▸ **Required work**: Restate each line below word for word, skipping every picture.
** Opening Supplied entries block **
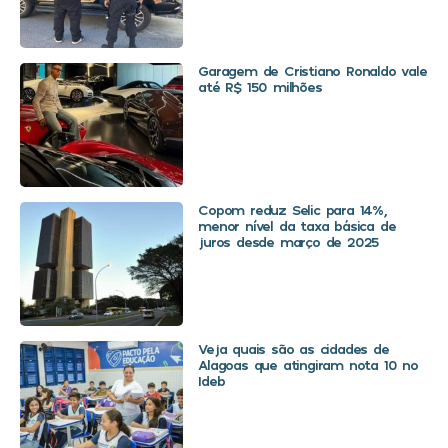
Garagem de Cristiano Ronaldo vale
até R$ 150 milhões
Copom reduz Selic para 14%,
menor nível da taxa básica de
juros desde março de 2025
Veja quais são as cidades de
Alagoas que atingiram nota 10 no
Ideb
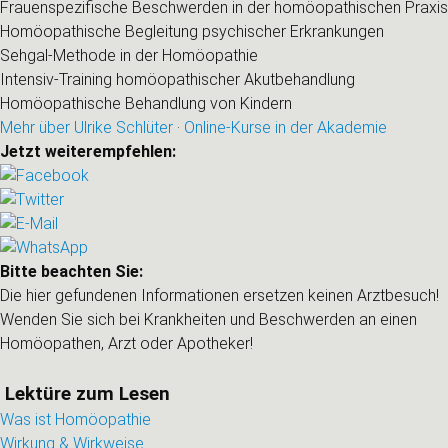
Frauenspezifische Beschwerden in der homöopathischen Praxis
Homöopathische Begleitung psychischer Erkrankungen
Sehgal-Methode in der Homöopathie
Intensiv-Training homöopathischer Akutbehandlung
Homöopathische Behandlung von Kindern
Mehr über Ulrike Schlüter
·
Online-Kurse in der Akademie
Jetzt weiterempfehlen:
Bitte beachten Sie:
Die hier gefundenen Informationen ersetzen keinen Arztbesuch!
Wenden Sie sich bei Krankheiten und Beschwerden an einen
Homöopathen, Arzt oder Apotheker!
Lektüre zum Lesen
Was ist Homöopathie
Wirkung & Wirkweise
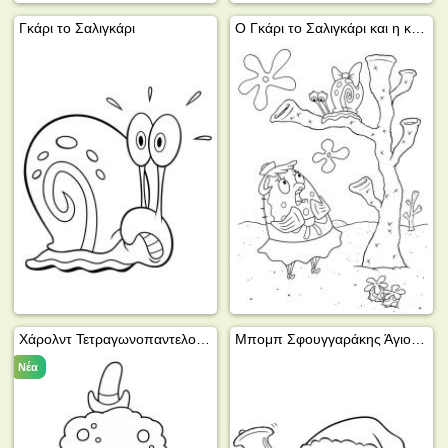
Γκάρι το Σαλιγκάρι
Ο Γκάρι το Σαλιγκάρι και η κυρία Πουφ
Χάρολντ Τετραγωνοπαντελονής
Μπομπ Σφουγγαράκης Άγιος Βασίλης
Νέα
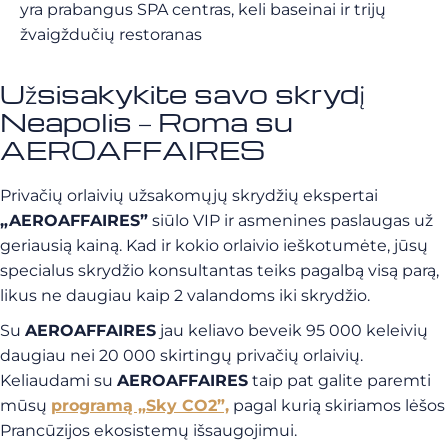
yra prabangus SPA centras, keli baseinai ir trijų
žvaigždučių restoranas
Užsisakykite savo skrydį
Neapolis – Roma su
AEROAFFAIRES
Privačių orlaivių užsakomųjų skrydžių ekspertai
„AEROAFFAIRES”
siūlo VIP ir asmenines paslaugas už
geriausią kainą. Kad ir kokio orlaivio ieškotumėte, jūsų
specialus skrydžio konsultantas teiks pagalbą visą parą,
likus ne daugiau kaip 2 valandoms iki skrydžio.
Su
AEROAFFAIRES
jau keliavo beveik 95 000 keleivių
daugiau nei 20 000 skirtingų privačių orlaivių.
Keliaudami su
AEROAFFAIRES
taip pat galite paremti
mūsų
programą „Sky CO2”,
pagal kurią skiriamos lėšos
Prancūzijos ekosistemų išsaugojimui.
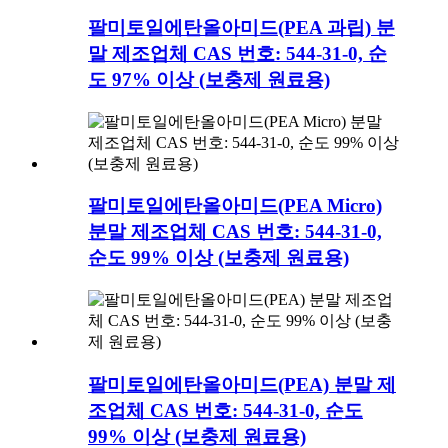
팔미토일에탄올아미드(PEA 과립) 분
말 제조업체 CAS 번호: 544-31-0, 순
도 97% 이상 (보충제 원료용)
팔미토일에탄올아미드(PEA Micro)
분말 제조업체 CAS 번호: 544-31-0,
순도 99% 이상 (보충제 원료용)
팔미토일에탄올아미드(PEA) 분말 제
조업체 CAS 번호: 544-31-0, 순도
99% 이상 (보충제 원료용)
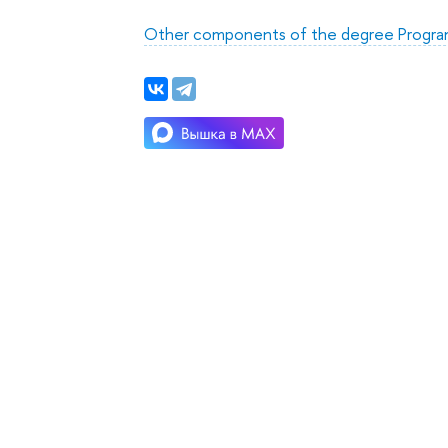
Other components of the degree Progr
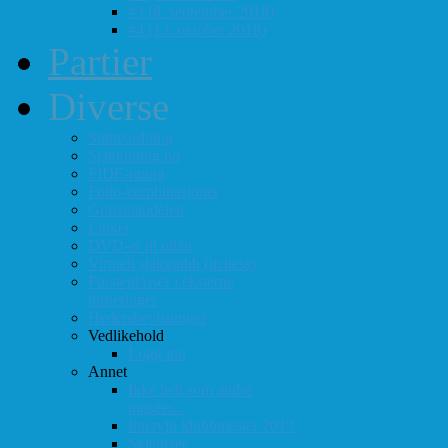
#3 (8. september 2018)
#4 (13. oktober 2018)
Partier
Diverse
Støtteordning
Sjakkrating.no
FIDE-rating
Follo-kombinasjoner
Grasrotandelen
Linker
DVD-er til utlån
Virtuell sjakklubb (lichess)
Førsteplasser i eksterne
turneringer
Hedersbevisninger
Vedlikehold
Logg inn
Annet
Ikke helt som andre
muséer...
Intervju klubbmester 2013
Skjemaer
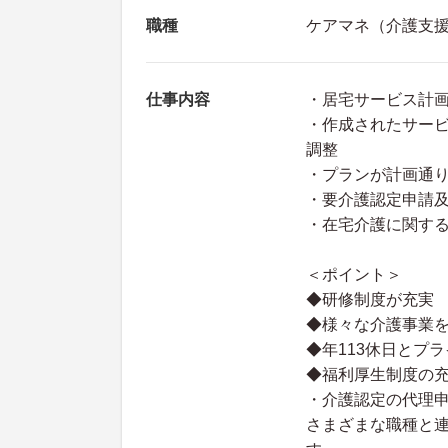
職種
ケアマネ（介護支
仕事内容
・居宅サービス計
・作成されたサー
調整
・プランが計画通
・要介護認定申請
・在宅介護に関す
＜ポイント＞
◆研修制度が充実
◆様々な介護事業
◆年113休日とプ
◆福利厚生制度の
・介護認定の代理
さまざまな職種と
** Closing Supplied entries block **
▸ **Written response**:
Garagem de Cristiano Ronaldo vale
até R$ 150 milhões
Copom reduz Selic para 14%,
menor nível da taxa básica de
juros desde março de 2025
Veja quais são as cidades de
Alagoas que atingiram nota 10 no
Ideb
Frauenspezifische Beschwerden in der homöopathischen Praxis
Homöopathische Begleitung psychischer Erkrankungen
Sehgal-Methode in der Homöopathie
Intensiv-Training homöopathischer Akutbehandlung
Homöopathische Behandlung von Kindern
Mehr über Ulrike Schlüter
·
Online-Kurse in der Akademie
Jetzt weiterempfehlen:
Bitte beachten Sie:
Die hier gefundenen Informationen ersetzen keinen Arztbesuch!
Wenden Sie sich bei Krankheiten und Beschwerden an einen
Homöopathen, Arzt oder Apotheker!
Lektüre zum Lesen
Was ist Homöopathie
Wirkung & Wirkweise
Γκάρι το Σαλιγκάρι
Ο Γκάρι το Σαλιγκάρι και η κυρία Πουφ
Χάρολντ Τετραγωνοπαντελονής
Μπομπ Σφουγγαράκης Άγιος Βασίλης
Νέα
yra prabangus SPA centras, keli baseinai ir trijų
žvaigždučių restoranas
Užsisakykite savo skrydį
Neapolis – Roma su
AEROAFFAIRES
Privačių orlaivių užsakomųjų skrydžių ekspertai
„AEROAFFAIRES”
siūlo VIP ir asmenines paslaugas už
geriausią kainą. Kad ir kokio orlaivio ieškotumėte, jūsų
specialus skrydžio konsultantas teiks pagalbą visą parą,
likus ne daugiau kaip 2 valandoms iki skrydžio.
Su
AEROAFFAIRES
jau keliavo beveik 95 000 keleivių
daugiau nei 20 000 skirtingų privačių orlaivių.
Keliaudami su
AEROAFFAIRES
taip pat galite paremti
mūsų
programą „Sky CO2”,
pagal kurią skiriamos lėšos
Prancūzijos ekosistemų išsaugojimui.
팔미토일에탄올아미드(PEA 과립) 분
말 제조업체 CAS 번호: 544-31-0, 순
도 97% 이상 (보충제 원료용)
팔미토일에탄올아미드(PEA Micro)
분말 제조업체 CAS 번호: 544-31-0,
순도 99% 이상 (보충제 원료용)
팔미토일에탄올아미드(PEA) 분말 제
조업체 CAS 번호: 544-31-0, 순도
99% 이상 (보충제 원료용)
Other components of the degree Progr
#3 (8. september 2018)
#4 (13. oktober 2018)
Partier
Diverse
Støtteordning
Sjakkrating.no
FIDE-rating
Follo-kombinasjoner
Grasrotandelen
Linker
DVD-er til utlån
Virtuell sjakklubb (lichess)
Førsteplasser i eksterne
turneringer
Hedersbevisninger
Vedlikehold
Logg inn
Annet
Ikke helt som andre
muséer...
Intervju klubbmester 2013
Skjemaer
職種
ケアマネ（介護支
仕事内容
・居宅サービス計
・作成されたサー
調整
・プランが計画通
・要介護認定申請
・在宅介護に関す
＜ポイント＞
◆研修制度が充実
◆様々な介護事業
◆年113休日とプ
◆福利厚生制度の
・介護認定の代理
さまざまな職種と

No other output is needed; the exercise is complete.